**Brief**.
Each entry should be restated word for word, with all pictures left out.

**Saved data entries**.
%%

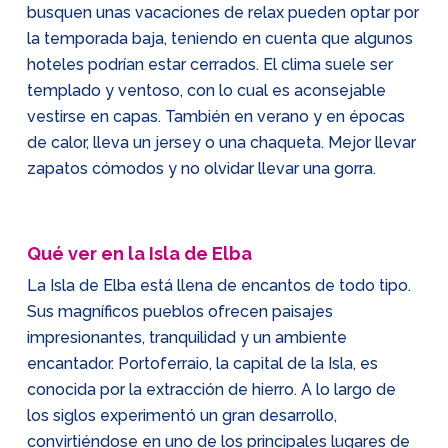
busquen unas vacaciones de relax pueden optar por
la temporada baja, teniendo en cuenta que algunos
hoteles podrían estar cerrados. El clima suele ser
templado y ventoso, con lo cual es aconsejable
vestirse en capas. También en verano y en épocas
de calor, lleva un jersey o una chaqueta. Mejor llevar
zapatos cómodos y no olvidar llevar una gorra.
Qué ver en la Isla de Elba
La Isla de Elba está llena de encantos de todo tipo.
Sus magníficos pueblos ofrecen paisajes
impresionantes, tranquilidad y un ambiente
encantador. Portoferraio, la capital de la Isla, es
conocida por la extracción de hierro. A lo largo de
los siglos experimentó un gran desarrollo,
convirtiéndose en uno de los principales lugares de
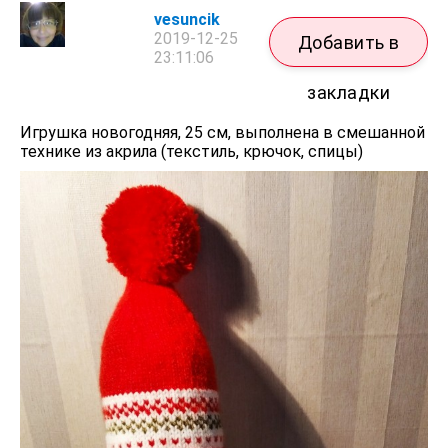
vesuncik
2019-12-25
Добавить в
23:11:06
закладки
Игрушка новогодняя, 25 см, выполнена в смешанной
технике из акрила (текстиль, крючок, спицы)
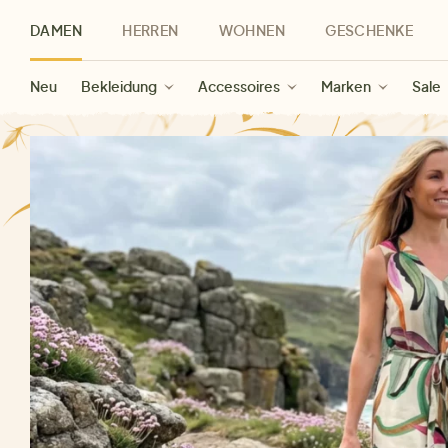
DAMEN
HERREN
WOHNEN
GESCHENKE
Neu
Herren Neu
Kategorien
Geschenke für Frauen
Sale Damen
Bekleidung
Bekleidung
Marken
Sale Herren
Accessoires
Geschenke für Männer
Sale
Marken
Marken
Sale
Gesch
Sale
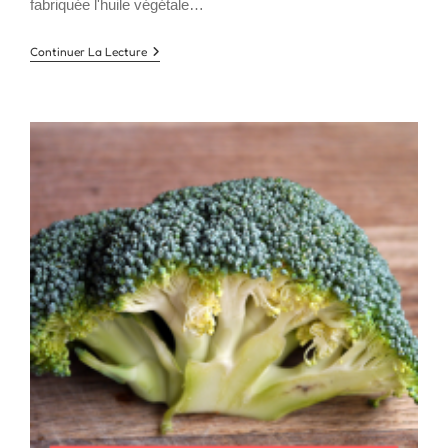
fabriquée l'huile végétale…
Huile
Continuer La Lecture
Végétale
De
Carotte
:
Un
Effet
Bonne
Mine
Garanti
!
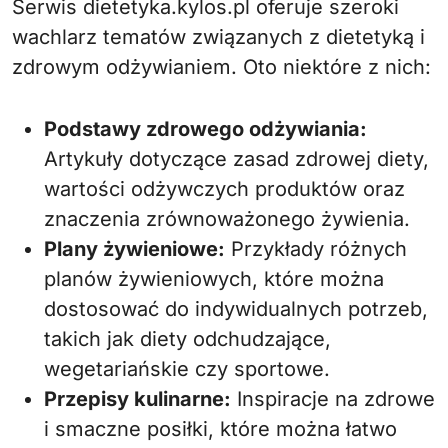
Serwis dietetyka.kylos.pl oferuje szeroki
wachlarz tematów związanych z dietetyką i
zdrowym odżywianiem. Oto niektóre z nich:
Podstawy zdrowego odżywiania:
Artykuły dotyczące zasad zdrowej diety,
wartości odżywczych produktów oraz
znaczenia zrównoważonego żywienia.
Plany żywieniowe:
Przykłady różnych
planów żywieniowych, które można
dostosować do indywidualnych potrzeb,
takich jak diety odchudzające,
wegetariańskie czy sportowe.
Przepisy kulinarne:
Inspiracje na zdrowe
i smaczne posiłki, które można łatwo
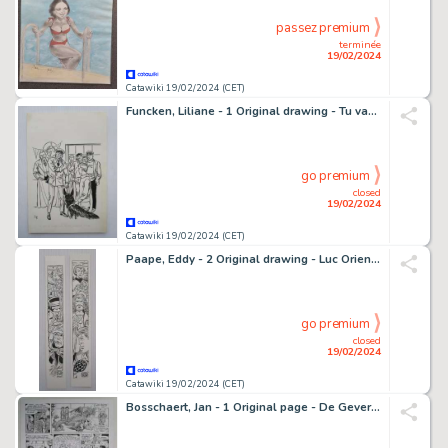
passez premium
terminée
19/02/2024
Catawiki 19/02/2024 (CET)
Funcken, Liliane - 1 Original drawing - Tu vas le payer cher jeune imbécile ! - 1996
go premium
closed
19/02/2024
Catawiki 19/02/2024 (CET)
Paape, Eddy - 2 Original drawing - Luc Orient, Les Misérables
go premium
closed
19/02/2024
Catawiki 19/02/2024 (CET)
Bosschaert, Jan - 1 Original page - De Geverniste vernepelingskes 6 - 2010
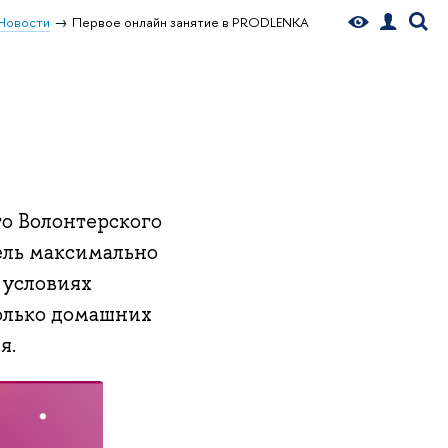
Новости
Первое онлайн занятие в PRODLENKA
го Волонтерского
ль максимально
 условиях
колько домашних
я.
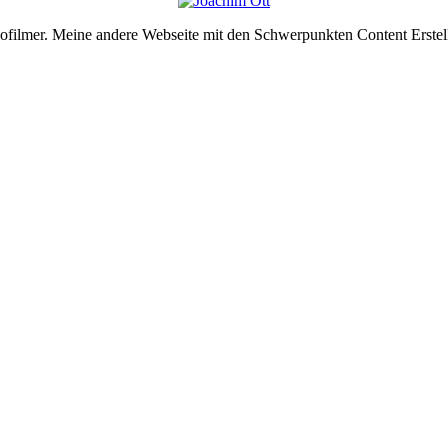
deofilmer. Meine andere Webseite mit den Schwerpunkten Content Erste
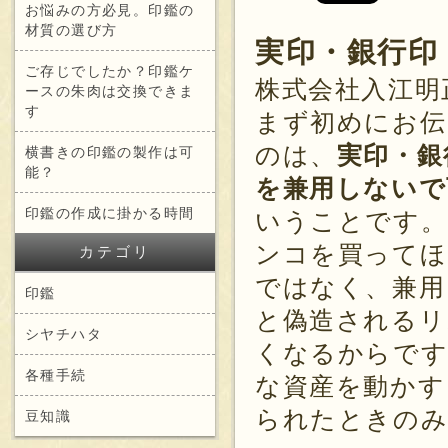
お悩みの方必見。印鑑の
材質の選び方
実印・銀行印
ご存じでしたか？印鑑ケ
株式会社入江明
ースの朱肉は交換できま
す
まず初めにお伝
のは、
実印・銀
横書きの印鑑の製作は可
能？
を兼用しないで
印鑑の作成に掛かる時間
いうことです。
ンコを買ってほ
カテゴリ
ではなく、兼用
印鑑
と偽造されるリ
シヤチハタ
くなるからです
各種手続
な資産を動かす
られたときのみ
豆知識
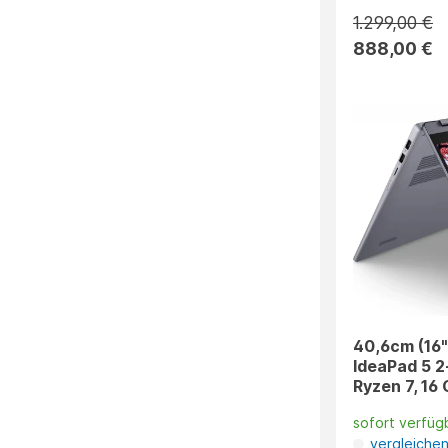
1.299,00 €
888,00 €
40,6cm (16"
IdeaPad 5 2
Ryzen 7, 16
sofort verfüg
vergleiche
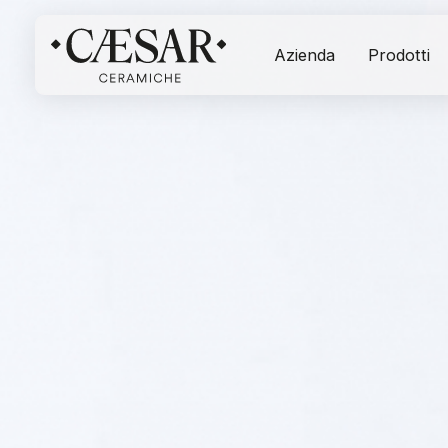
Azienda
Prodotti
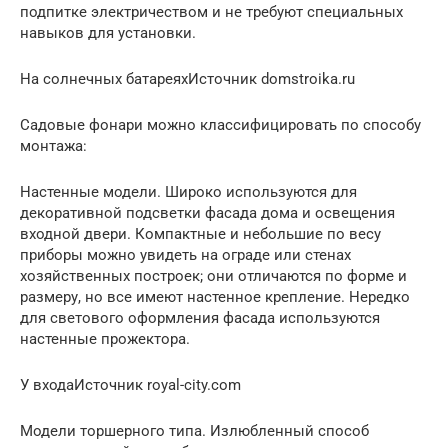
подпитке электричеством и не требуют специальных
навыков для установки.
На солнечных батареяхИсточник domstroika.ru
Садовые фонари можно классифицировать по способу
монтажа:
Настенные модели. Широко используются для
декоративной подсветки фасада дома и освещения
входной двери. Компактные и небольшие по весу
приборы можно увидеть на ограде или стенах
хозяйственных построек; они отличаются по форме и
размеру, но все имеют настенное крепление. Нередко
для светового оформления фасада используются
настенные прожектора.
У входаИсточник royal-city.com
Модели торшерного типа. Излюбленный способ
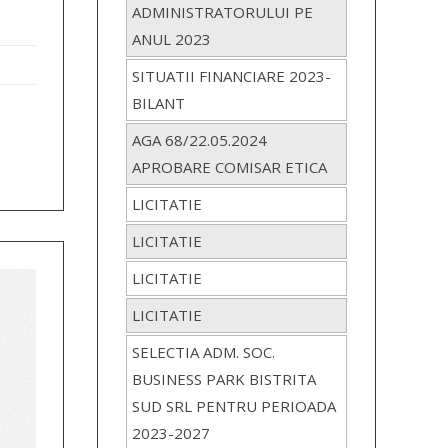
ADMINISTRATORULUI PE
ANUL 2023
SITUATII FINANCIARE 2023-
BILANT
i
AGA 68/22.05.2024
APROBARE COMISAR ETICA
LICITATIE
LICITATIE
LICITATIE
LICITATIE
SELECTIA ADM. SOC.
BUSINESS PARK BISTRITA
SUD SRL PENTRU PERIOADA
2023-2027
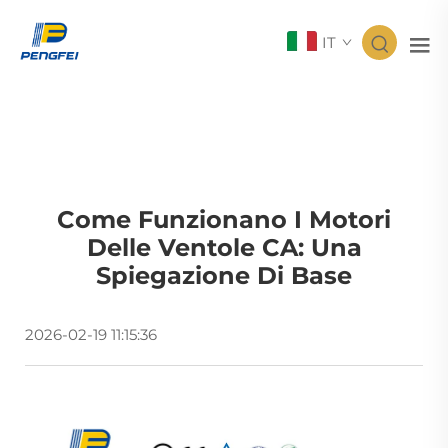
IT
Come Funzionano I Motori
Delle Ventole CA: Una
Spiegazione Di Base
2026-02-19 11:15:36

%%

**Task answer**.
busquen unas vacaciones de relax pueden optar por
la temporada baja, teniendo en cuenta que algunos
hoteles podrían estar cerrados. El clima suele ser
templado y ventoso, con lo cual es aconsejable
vestirse en capas. También en verano y en épocas
de calor, lleva un jersey o una chaqueta. Mejor llevar
zapatos cómodos y no olvidar llevar una gorra.
Qué ver en la Isla de Elba
La Isla de Elba está llena de encantos de todo tipo.
Sus magníficos pueblos ofrecen paisajes
impresionantes, tranquilidad y un ambiente
encantador. Portoferraio, la capital de la Isla, es
conocida por la extracción de hierro. A lo largo de
los siglos experimentó un gran desarrollo,
convirtiéndose en uno de los principales lugares de
vesuncik
2019-12-25
Добавить в
23:11:06
закладки
Игрушка новогодняя, 25 см, выполнена в смешанной
технике из акрила (текстиль, крючок, спицы)
DAMEN
HERREN
WOHNEN
GESCHENKE
Neu
Herren Neu
Kategorien
Geschenke für Frauen
Sale Damen
Bekleidung
Bekleidung
Marken
Sale Herren
Accessoires
Geschenke für Männer
Sale
Marken
Marken
Sale
Gesch
Sale
fabriquée l'huile végétale…
Huile
Continuer La Lecture
Végétale
De
Carotte
:
Un
Effet
Bonne
Mine
Garanti
!
Serwis dietetyka.kylos.pl oferuje szeroki
wachlarz tematów związanych z dietetyką i
zdrowym odżywianiem. Oto niektóre z nich:
Podstawy zdrowego odżywiania:
Artykuły dotyczące zasad zdrowej diety,
wartości odżywczych produktów oraz
znaczenia zrównoważonego żywienia.
Plany żywieniowe:
Przykłady różnych
planów żywieniowych, które można
dostosować do indywidualnych potrzeb,
takich jak diety odchudzające,
wegetariańskie czy sportowe.
Przepisy kulinarne:
Inspiracje na zdrowe
i smaczne posiłki, które można łatwo
passez premium
terminée
19/02/2024
Catawiki 19/02/2024 (CET)
Funcken, Liliane - 1 Original drawing - Tu vas le payer cher jeune imbécile ! - 1996
go premium
closed
19/02/2024
Catawiki 19/02/2024 (CET)
Paape, Eddy - 2 Original drawing - Luc Orient, Les Misérables
go premium
closed
19/02/2024
Catawiki 19/02/2024 (CET)
Bosschaert, Jan - 1 Original page - De Geverniste vernepelingskes 6 - 2010
Новости
Первое онлайн занятие в PRODLENKA
го Волонтерского
ль максимально
 условиях
колько домашних
я.
deofilmer. Meine andere Webseite mit den Schwerpunkten Content Erste
お悩みの方必見。印鑑の
材質の選び方
実印・銀行印
ご存じでしたか？印鑑ケ
株式会社入江明
ースの朱肉は交換できま
す
まず初めにお伝
のは、
実印・銀
横書きの印鑑の製作は可
能？
を兼用しないで
印鑑の作成に掛かる時間
いうことです。
ンコを買ってほ
カテゴリ
ではなく、兼用
印鑑
と偽造されるリ
シヤチハタ
くなるからです
各種手続
な資産を動かす
られたときのみ
豆知識
1.299,00 €
888,00 €
40,6cm (16"
IdeaPad 5 2
Ryzen 7, 16
sofort verfüg
vergleiche
Azienda
Prodotti
подпитке электричеством и не требуют специальных
навыков для установки.
На солнечных батареяхИсточник domstroika.ru
Садовые фонари можно классифицировать по способу
монтажа:
Настенные модели. Широко используются для
декоративной подсветки фасада дома и освещения
входной двери. Компактные и небольшие по весу
приборы можно увидеть на ограде или стенах
хозяйственных построек; они отличаются по форме и
размеру, но все имеют настенное крепление. Нередко
для светового оформления фасада используются
настенные прожектора.
У входаИсточник royal-city.com
Модели торшерного типа. Излюбленный способ
ADMINISTRATORULUI PE
ANUL 2023
SITUATII FINANCIARE 2023-
BILANT
i
AGA 68/22.05.2024
APROBARE COMISAR ETICA
LICITATIE
LICITATIE
LICITATIE
LICITATIE
SELECTIA ADM. SOC.
BUSINESS PARK BISTRITA
SUD SRL PENTRU PERIOADA
2023-2027
IT
Come Funzionano I Motori
Delle Ventole CA: Una
Spiegazione Di Base
2026-02-19 11:15:36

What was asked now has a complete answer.